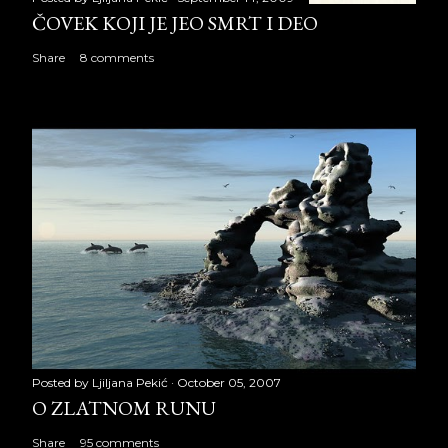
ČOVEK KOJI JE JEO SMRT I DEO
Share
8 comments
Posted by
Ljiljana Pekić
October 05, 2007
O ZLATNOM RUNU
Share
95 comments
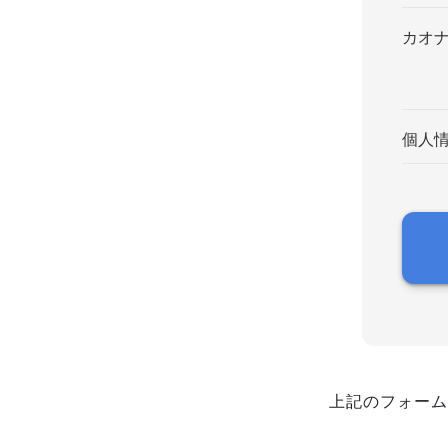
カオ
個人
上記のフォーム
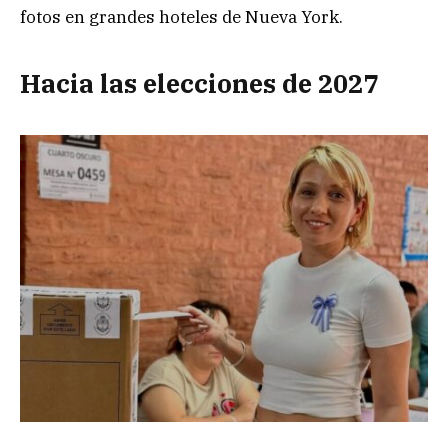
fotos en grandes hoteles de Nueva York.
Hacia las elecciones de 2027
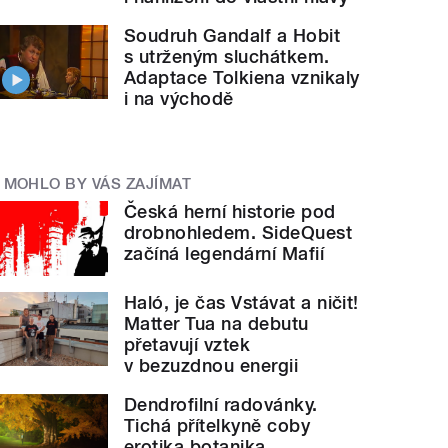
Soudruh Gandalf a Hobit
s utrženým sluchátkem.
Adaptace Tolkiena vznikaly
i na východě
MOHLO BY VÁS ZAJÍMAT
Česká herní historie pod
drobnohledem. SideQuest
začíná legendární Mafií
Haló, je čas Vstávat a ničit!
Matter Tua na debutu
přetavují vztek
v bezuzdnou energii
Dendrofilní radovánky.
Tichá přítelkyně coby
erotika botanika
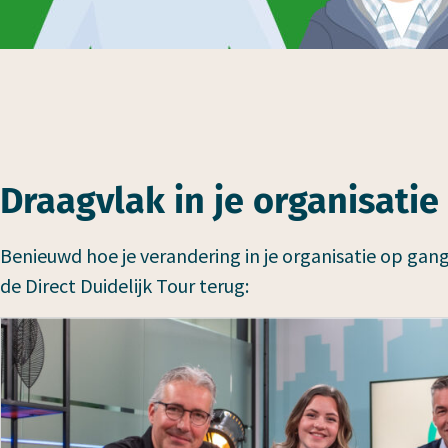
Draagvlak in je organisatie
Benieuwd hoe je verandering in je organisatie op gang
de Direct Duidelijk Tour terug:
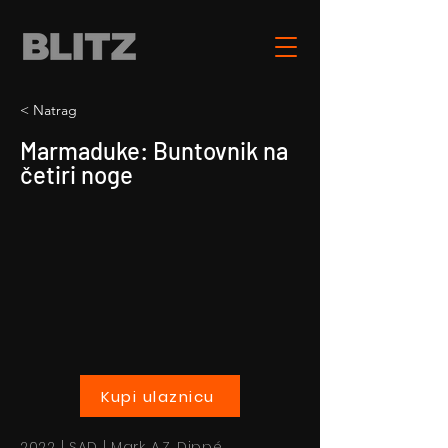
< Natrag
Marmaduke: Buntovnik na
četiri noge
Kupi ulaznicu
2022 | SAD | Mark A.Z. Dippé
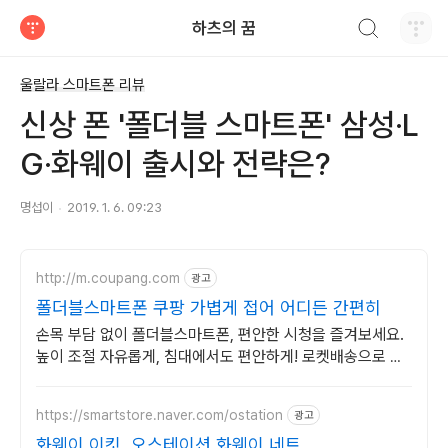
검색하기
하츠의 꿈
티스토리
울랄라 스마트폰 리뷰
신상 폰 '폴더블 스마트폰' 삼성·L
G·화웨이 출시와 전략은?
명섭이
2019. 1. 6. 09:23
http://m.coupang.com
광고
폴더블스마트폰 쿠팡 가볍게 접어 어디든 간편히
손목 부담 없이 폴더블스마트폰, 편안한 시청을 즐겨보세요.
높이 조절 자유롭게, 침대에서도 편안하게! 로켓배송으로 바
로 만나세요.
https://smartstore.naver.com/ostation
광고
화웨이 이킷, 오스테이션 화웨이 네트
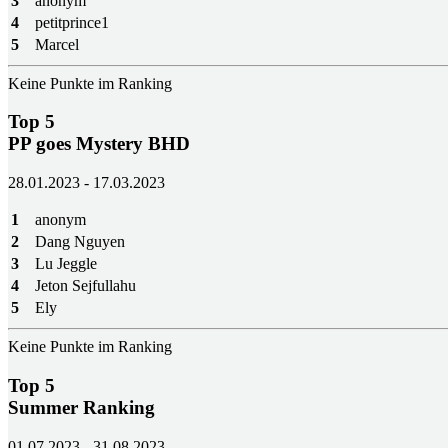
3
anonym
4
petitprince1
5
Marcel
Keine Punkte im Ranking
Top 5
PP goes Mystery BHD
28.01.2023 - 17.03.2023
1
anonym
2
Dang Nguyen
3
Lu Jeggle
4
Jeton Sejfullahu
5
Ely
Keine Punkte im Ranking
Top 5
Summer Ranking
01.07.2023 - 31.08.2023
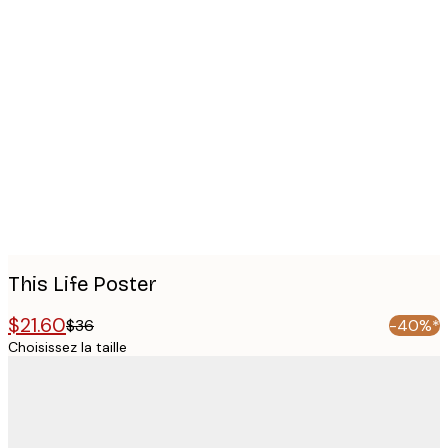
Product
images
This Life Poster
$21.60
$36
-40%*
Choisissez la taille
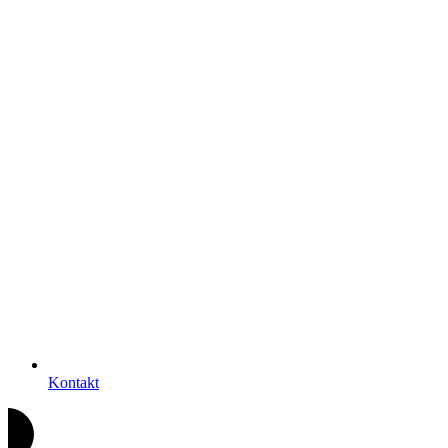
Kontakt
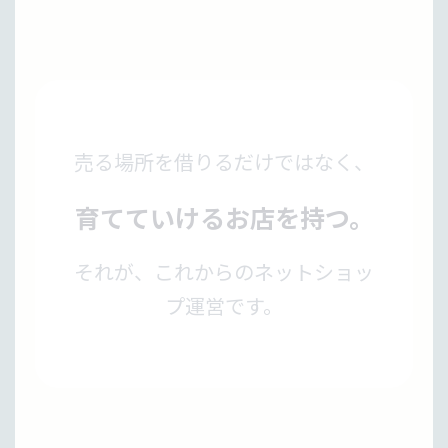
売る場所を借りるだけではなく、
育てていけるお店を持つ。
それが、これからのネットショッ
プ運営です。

◆ Task statement
Repeat only what runs from the first line of the records above to the line with "s utrženým sluchátkem.", both included, word for word, minus the pictures.

◆ Exercise answer
ČOVEK KOJI JE JEO SMRT I DEO
Share
8 comments
Posted by
Ljiljana Pekić
October 05, 2007
O ZLATNOM RUNU
Share
95 comments
カオ
個人
上記のフォーム
fotos en grandes hoteles de Nueva York.
Hacia las elecciones de 2027
Soudruh Gandalf a Hobit
s utrženým sluchátkem.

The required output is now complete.